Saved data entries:
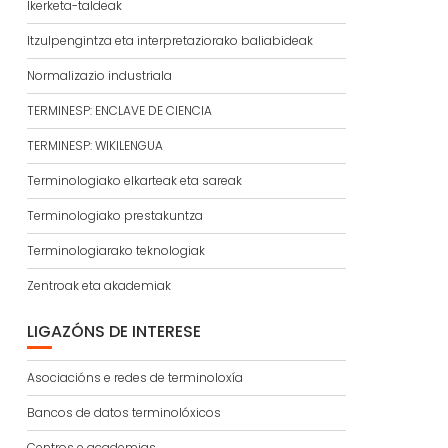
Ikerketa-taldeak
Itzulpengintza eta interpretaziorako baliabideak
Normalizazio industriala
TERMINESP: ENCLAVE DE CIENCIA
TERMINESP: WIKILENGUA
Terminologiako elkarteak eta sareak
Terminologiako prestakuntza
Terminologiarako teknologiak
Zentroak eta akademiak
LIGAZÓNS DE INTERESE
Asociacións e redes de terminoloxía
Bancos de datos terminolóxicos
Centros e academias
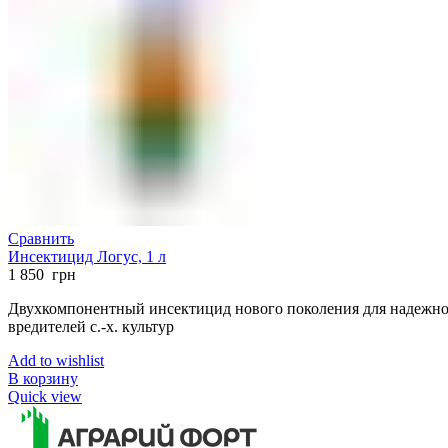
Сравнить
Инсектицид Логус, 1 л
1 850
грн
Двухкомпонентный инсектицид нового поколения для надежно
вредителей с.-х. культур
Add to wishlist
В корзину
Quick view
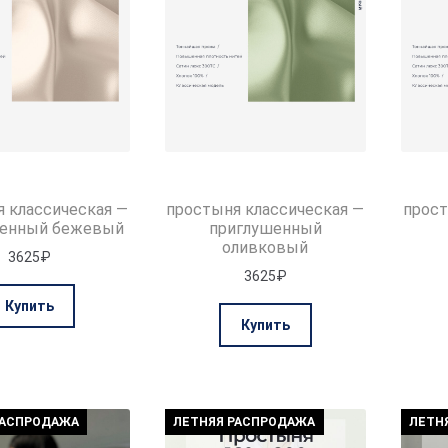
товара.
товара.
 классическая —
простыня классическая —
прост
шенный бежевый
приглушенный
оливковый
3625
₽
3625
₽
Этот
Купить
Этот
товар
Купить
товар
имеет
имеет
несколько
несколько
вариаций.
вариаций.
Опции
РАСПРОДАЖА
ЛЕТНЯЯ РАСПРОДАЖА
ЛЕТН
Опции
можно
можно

Activity — Every record above must be copied exactly; none of the pictures belong in the copy.

Answer to the problem —
Ikerketa-taldeak
Itzulpengintza eta interpretaziorako baliabideak
Normalizazio industriala
TERMINESP: ENCLAVE DE CIENCIA
TERMINESP: WIKILENGUA
Terminologiako elkarteak eta sareak
Terminologiako prestakuntza
Terminologiarako teknologiak
Zentroak eta akademiak
LIGAZÓNS DE INTERESE
Asociacións e redes de terminoloxía
Bancos de datos terminolóxicos
Centros e academias
Сравнить
Инсектицид Логус, 1 л
1 850
грн
Двухкомпонентный инсектицид нового поколения для надежно
вредителей с.-х. культур
Add to wishlist
В корзину
Quick view
товара.
товара.
 классическая —
простыня классическая —
прост
шенный бежевый
приглушенный
оливковый
3625
₽
3625
₽
Этот
Купить
Этот
товар
Купить
товар
имеет
имеет
несколько
несколько
вариаций.
вариаций.
Опции
РАСПРОДАЖА
ЛЕТНЯЯ РАСПРОДАЖА
ЛЕТН
Опции
можно
можно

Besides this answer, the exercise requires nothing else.